Камер-юнкерство усилило весьма ощутительным образом зависимость Пушкина от Николая. Поэт становился подотчётным в своём частном быту. Отныне он должен был в известные дни надевать камер-юнкерский мундир и представляться ко двору, по долгу своего звания украшать своим присутствием придворные балы, соблюдать правила придворного этикета… И Николай, привязав Пушкина ещё одной, новой нитью, оказался очень требовательным в мелочах. Немало горьких минут и часов пережил Пушкин — камер-юнкер. Пушкин был глубоко задет камер-юнкерством: о степени глубокого чувства обиды, испытанного поэтом, можно заключить уже по необыкновенно частому упоминанию в дневнике о камер-юнкерстве и о неприятных тяготах, с ним связанных. Пушкин, очень скупой на записи в дневнике, на протяжении двадцати пяти (печатных) страниц возвращается к этой теме десять раз: непосредственно о самом камер-юнкерстве семь раз и три раза о событиях, им вызванных. Десять упоминаний — цифра очень почтенная для дневника Пушкина. Поэт заносит в дневник все факты своей «придворной жизни». Камер-юнкер Пушкин явился на бал в Аничков дворец в мундире, а надо было быть во фраке. Уехал назад, а Николай остался недоволен: камер-юнкер мог бы потрудиться надеть фрак и вернуться обратно. Надо сделать ему выговор. То камер-юнкер Пушкин вместо требуемой этикетом круглой шляпы приедет в треугольной; то пуговицы у него не по этикету. И всё это царь примечает и в строку ставит. Камер-юнкер Пушкин под вербное и на вербное воскресенье не явился в дворцовую церковь — к нему летит приглашение объяснить причину своего отсутствия, и Пушкин, как мальчик, должен выдумывать извинительные изъяснения. Чтобы только не выступать в паре с молодыми камер-юнкерами на торжестве открытия Александровской колонны, поэт уезжает из Петербурга за пять дней до торжества[869]
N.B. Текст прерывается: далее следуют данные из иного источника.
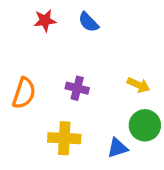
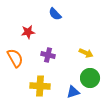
red star: (45, 21) -> (28, 32), moved
orange semicircle: (24, 93) -> (15, 58), turned -48

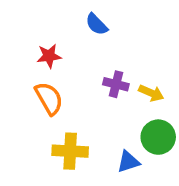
purple cross: (48, 55) -> (116, 84), moved
orange semicircle: (15, 58) -> (49, 98), moved

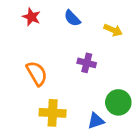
red star: (49, 56) -> (31, 17), moved, turned 30
yellow arrow: (151, 93) -> (113, 30), moved

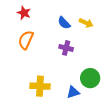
blue semicircle: (72, 18) -> (64, 23), moved
orange semicircle: (37, 73) -> (26, 40), moved, turned -126

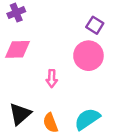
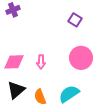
pink diamond: (18, 49) -> (14, 62), moved
pink circle: (88, 56) -> (81, 58), moved

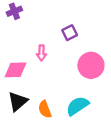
purple square: (75, 20) -> (70, 33), moved, turned 32
pink arrow: (41, 62) -> (41, 53), moved

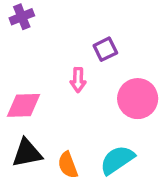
pink arrow: (41, 53) -> (78, 80), moved
black triangle: (18, 101) -> (27, 153), turned 30

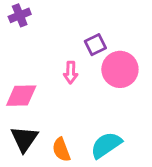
pink circle: (138, 99) -> (120, 69), moved
black triangle: (27, 153) -> (24, 139), turned -44

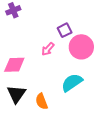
pink arrow: (71, 72) -> (48, 49), turned 40
cyan semicircle: (106, 145) -> (72, 83), moved

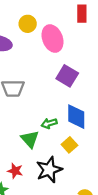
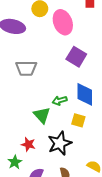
yellow square: (69, 145) -> (78, 120), turned -32

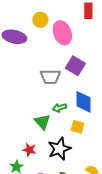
gray trapezoid: (26, 68) -> (50, 77), moved

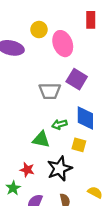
green triangle: (42, 122) -> (41, 140), turned -36

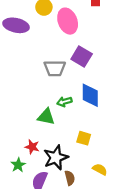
yellow square: (79, 145) -> (84, 138), moved
black star: (59, 169) -> (56, 158), moved

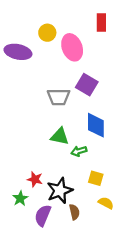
green arrow: (64, 102) -> (79, 151), moved
green triangle: (46, 117) -> (60, 136), moved
yellow square: (84, 138) -> (96, 178), moved

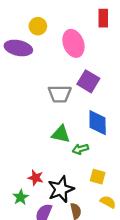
yellow circle: (47, 33) -> (38, 26), moved

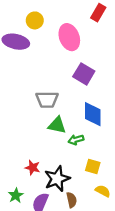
red rectangle: (103, 18) -> (98, 13), turned 30
gray trapezoid: (60, 94) -> (47, 100), moved
green star: (21, 197) -> (16, 195), moved

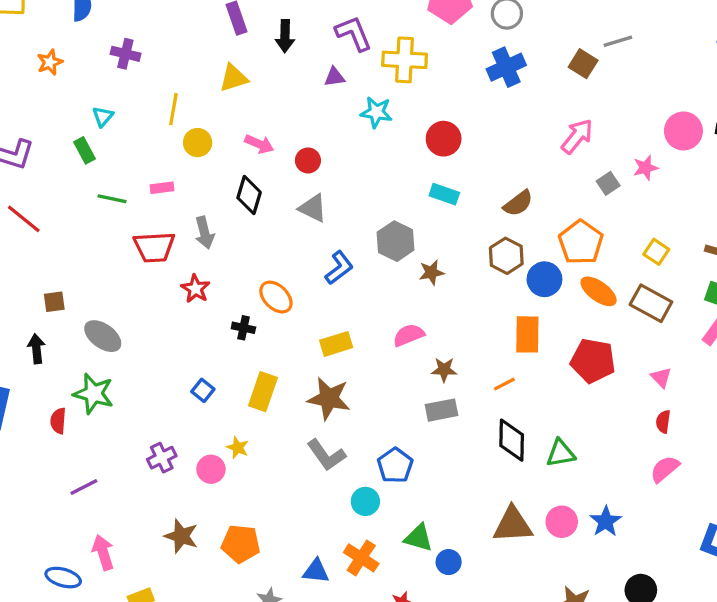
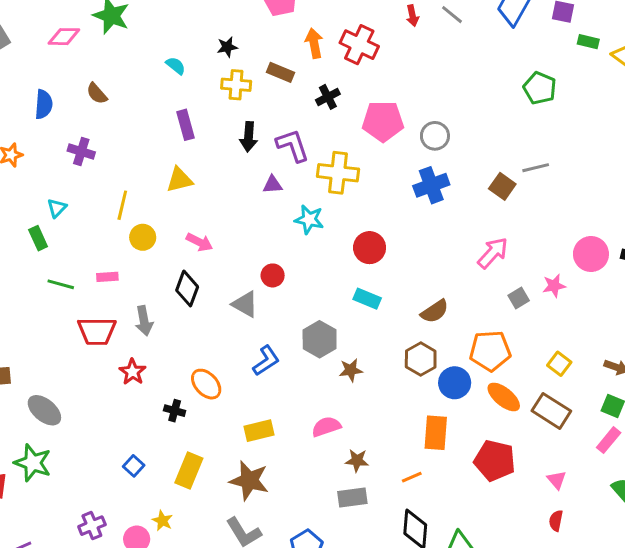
black arrow: (285, 36) -> (249, 137), moved
red circle: (308, 160) -> (273, 275), moved
orange pentagon: (581, 242) -> (490, 351), turned 30

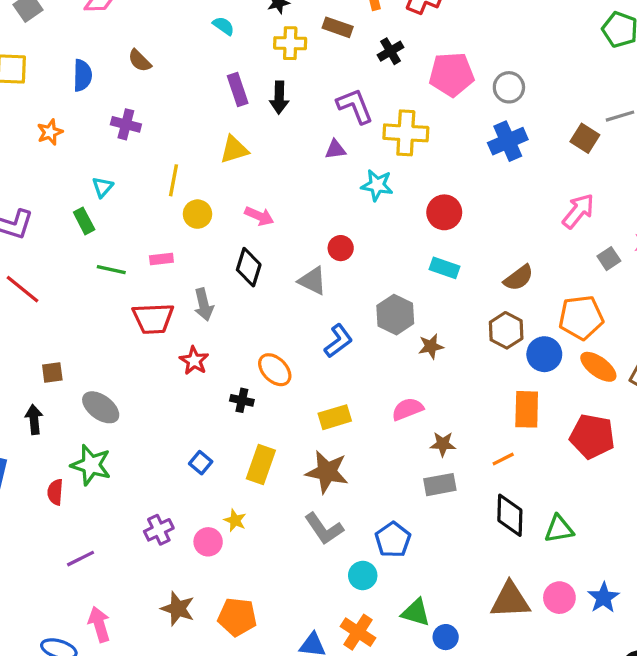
black arrow: (249, 137) -> (279, 97), moved

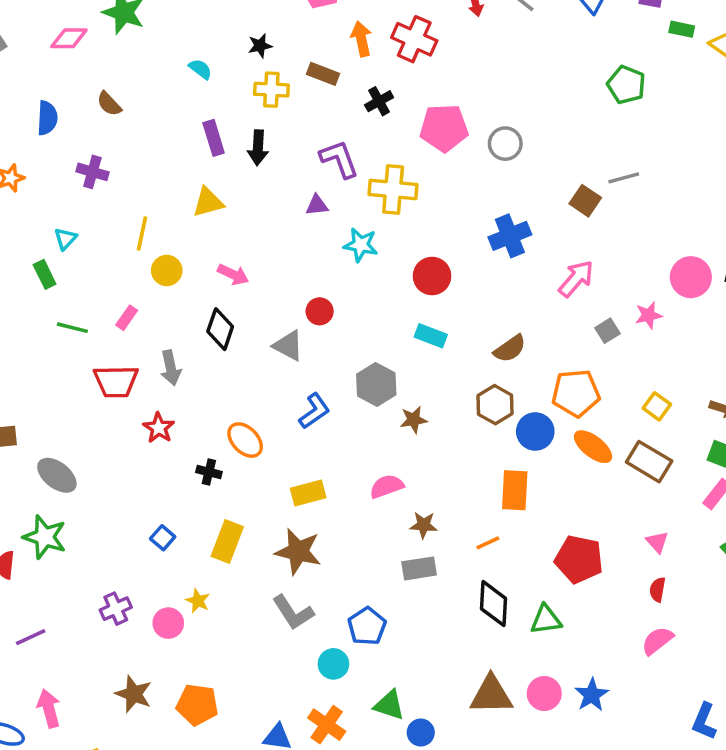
blue cross: (508, 141) -> (510, 236), moved
pink rectangle: (161, 259) -> (127, 318), turned -50
red pentagon: (592, 436) -> (579, 559), moved

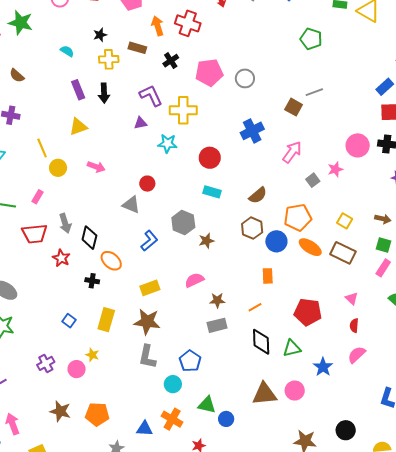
yellow line: (142, 233) -> (42, 148), turned -30
black diamond: (220, 329) -> (89, 238), moved
orange rectangle: (515, 490) -> (268, 276), size x0.7
gray L-shape: (293, 612) -> (147, 357), turned 50
blue star: (592, 695) -> (323, 367), moved

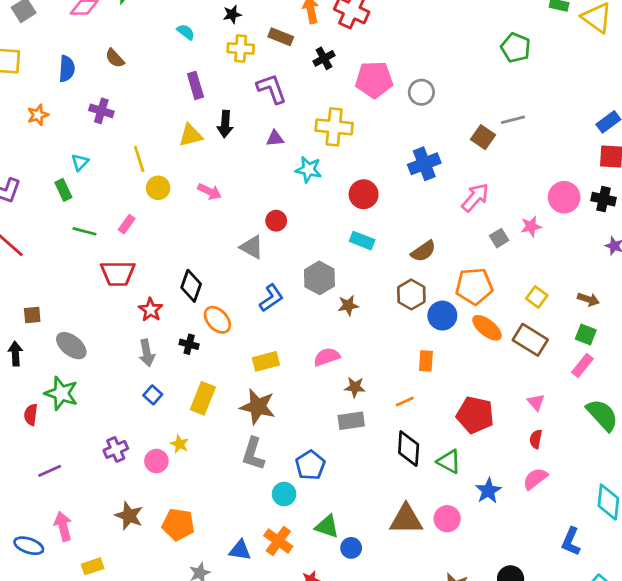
black arrow: (104, 93) -> (225, 124), moved
purple L-shape: (151, 96) -> (272, 89), moved
gray arrow: (65, 223) -> (147, 353), moved
green triangle: (292, 348) -> (449, 462), turned 36

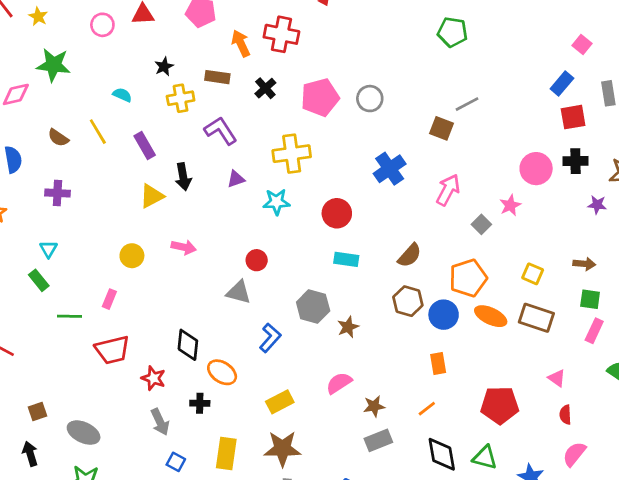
yellow line: (139, 159) -> (98, 132), moved

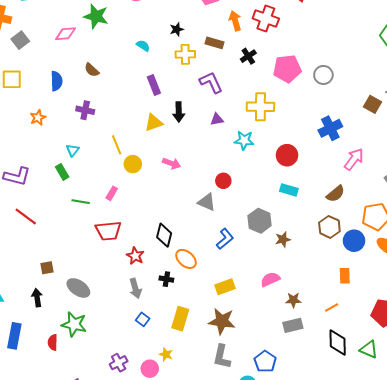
yellow line: (98, 132) -> (117, 145), moved
pink arrow: (448, 190) -> (354, 159), moved

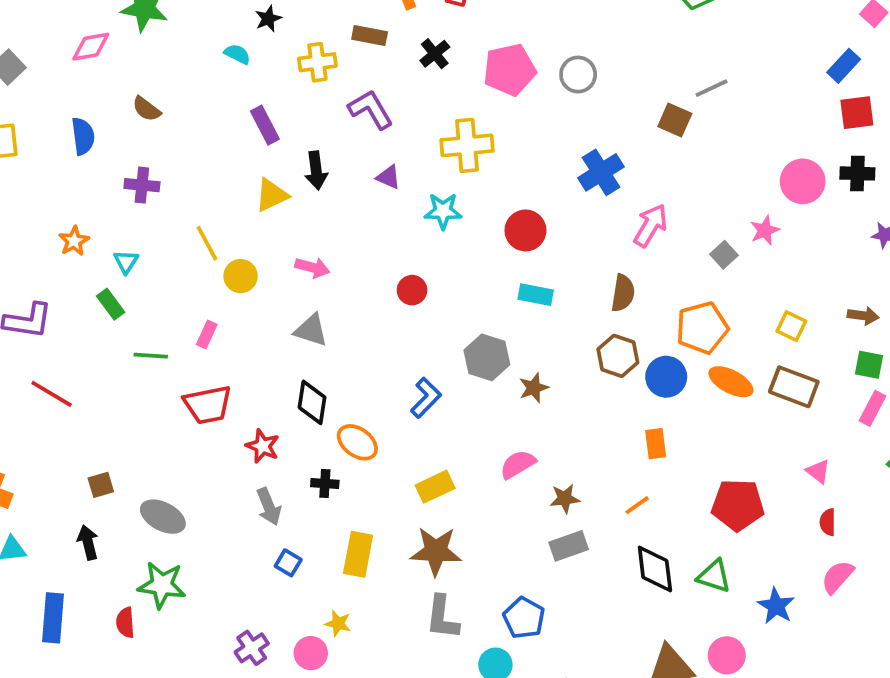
black star: (177, 29) -> (268, 19), moved
orange star: (38, 118) -> (74, 241), moved
purple triangle: (217, 119) -> (388, 177), turned 40
brown semicircle: (336, 194) -> (623, 293), turned -36
gray triangle: (207, 202) -> (311, 330), moved

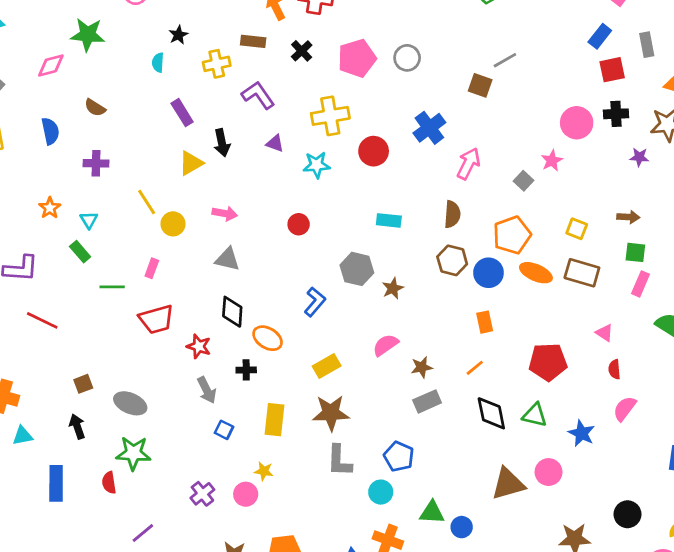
cyan semicircle: (237, 54) -> (158, 62), turned -108
red circle: (525, 230) -> (374, 151), moved

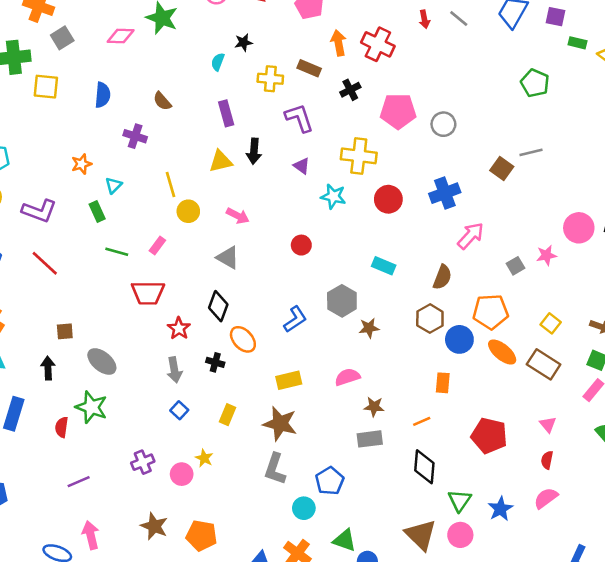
brown semicircle: (95, 108) -> (162, 101), moved
green triangle: (535, 415) -> (460, 500), moved, turned 35
yellow rectangle: (274, 420) -> (227, 415), size x0.7
brown triangle: (508, 484) -> (421, 535), turned 44

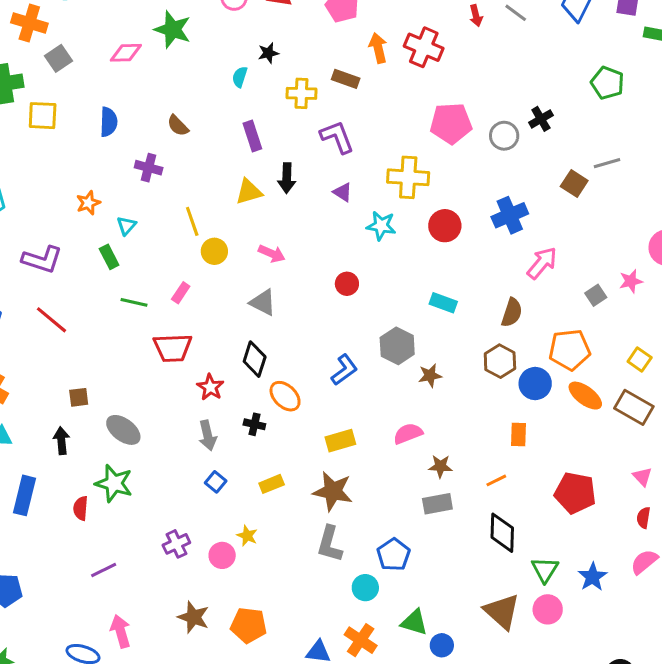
black cross: (350, 90) -> (541, 119), moved
yellow rectangle: (227, 415) -> (272, 484), turned 48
. 6 декабря камер-юнкер Пушкин должен вкупе со своими молодыми товарищами поздравлять Николая с ангелом. Но это свыше его сил. «Ни за что не поеду представляться с моими товарищами камер-юнкерами, молокососами 18-летними. Царь рассердится, — да что мне делать?» — занёс поэт под 5 декабря[870], а затем с чувством известного удовлетворения, записал: «я всё-таки не был 6-го во дворце — и рапортовался больным. За мною царь хотел прислать фельдъегеря или Арнта» [лейб-медика][871].Мелочная докука, принесённая придворным званием, раздражала и язвила Пушкина: недаром он высчитывает в дневнике все эти нудные придирки, смехотворные, но неприятные покушения на частную независимость поэта. Пушкин сдерживался, поверял свои чувства только дневнику, но по временам не мог ограничиться и удовлетвориться той свободой суждения, которую предоставлял ему дневник. Он давал иной исход своему чувству, и жизнь его осложнялась до чрезвычайности. Царь подымался на дыбы, и Пушкину приходилось нести поражение. В утешение себе оставалось только повторять: «Не дай бог ссориться с царями, плетью обуха не перешибёшь». В апреле 1834 года почтовая цензура перехватила и представила Николаю письмо Пушкина к жене, в котором поэт отозвался в неподобающем тоне о царе: «Он хоть и упёк меня в камер-пажи под старость лет, но променять его на четвёртого не желаю; от добра добра не ищут»[872]
. Царь пришёл в гнев, сгоряча даже не разобрав дела, а Жуковскому пришлось елейными увещаниями замирять раздражённого монарха. Гроза прошла мимо Пушкина, но след остался: Николай документально узнал об отношении Пушкина к его монаршему благоволению и к нему самому и сложил в своём сердце. Но и Пушкину эпизод с письмом открыл новую, неизвестную ему черту в лике русского государя. «Какая глубокая безнравственность в привычках нашего правительства! Полиция распечатывает письма мужа к жене и приносит их читать царю (человеку благовоспитанному и честному), и царь не стыдится в том признаться… Что ни говори, мудрено быть самодержавным». Николай перестаёт быть честным и благовоспитанным человеком в глазах Пушкина[873].